I nod. They all get up and start to leave as the lights downstairs start to dim. I step over to my window—the one where only I can see down but they can’t see up—and that’s when I see her. Olympia. She’s at the bar, her bright aqua-colored hair is the length of her shoulders. She’s singing, I think, as she washes the glasses, dancing.
 
; Very unprofessional.
4
Olympia
They say when life gives you lemons you should make lemonade. Yeah, well fuck that lemonade, I want vodka instead. Okay, I take that back. I should just make lemonade because, I mean, that’s what my papa would want for me, to be a good little wholesome girl and make lemonade. Not the girl who works in a place where they sell sex, and God only knows what else. And what fucking great sex there is in this place, it’s even given me ideas. And the owners, let’s not get me started on the owners. Johnny pre-warned me they were delectable, and he was not joking. They are, and so much more. Though, I’m yet to meet one. The one which Falcon described as the big boss. If he is the big boss, I wonder why he hasn’t been here for two weeks?
“Enjoy your day, sweetheart.” Creed’s mother walks by with a baby in her arms. She’s nice, way nicer than her son, which, by the way, I don’t have any idea how she could possibly be his mother because that man is scary.
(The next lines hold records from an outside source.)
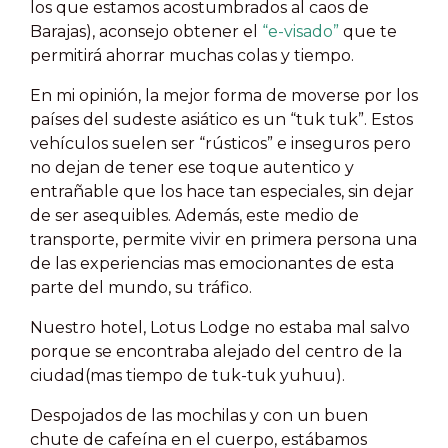
los que estamos acostumbrados al caos de
Barajas), aconsejo obtener el
“e-visado”
que te
permitirá ahorrar muchas colas y tiempo.
En mi opinión, la mejor forma de moverse por los
países del sudeste asiático es un “tuk tuk”. Estos
vehículos suelen ser “rústicos” e inseguros pero
no dejan de tener ese toque autentico y
entrañable que los hace tan especiales, sin dejar
de ser asequibles. Además, este medio de
transporte, permite vivir en primera persona una
de las experiencias mas emocionantes de esta
parte del mundo, su tráfico.
Nuestro hotel, Lotus Lodge no estaba mal salvo
porque se encontraba alejado del centro de la
ciudad(mas tiempo de tuk-tuk yuhuu).
Despojados de las mochilas y con un buen
chute de cafeína en el cuerpo, estábamos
“The boss is back. So, best behavior, blue,” Falcon says walking past.
I flip him off, making him laugh.
“Do that to him, I dare you. Actually, I’ll fucking pay you to,” he yells over his shoulder. I turn to where Falcon looks before he walks off again, and a man is standing there, dressed immaculately in a suit, but his eyes stare me down.
“You need to change your hair.”
Jesus! If a man had the power to drop you to the floor with his voice alone, this man has that power, plus, let’s not forget the looks. But his words, well, I don’t agree with them, and he says it as if he isn’t leaving room for me to argue—he obviously doesn’t know me.
I cross my arms over my chest. “That’s not going to happen. I was hired with blue hair, I’ll be fired with blue hair.”
He shakes his head. “Get the fuck out then.”
I’m shocked, but I won’t argue, especially since he’s the boss. I grab my purse and push past him to walk out. My name is yelled, but I have no reason to answer.
Echo jumps in front of me, his hands touching my shoulders. He’s the nice one I’ve come to realize. “Ignore him, you’re not fired.”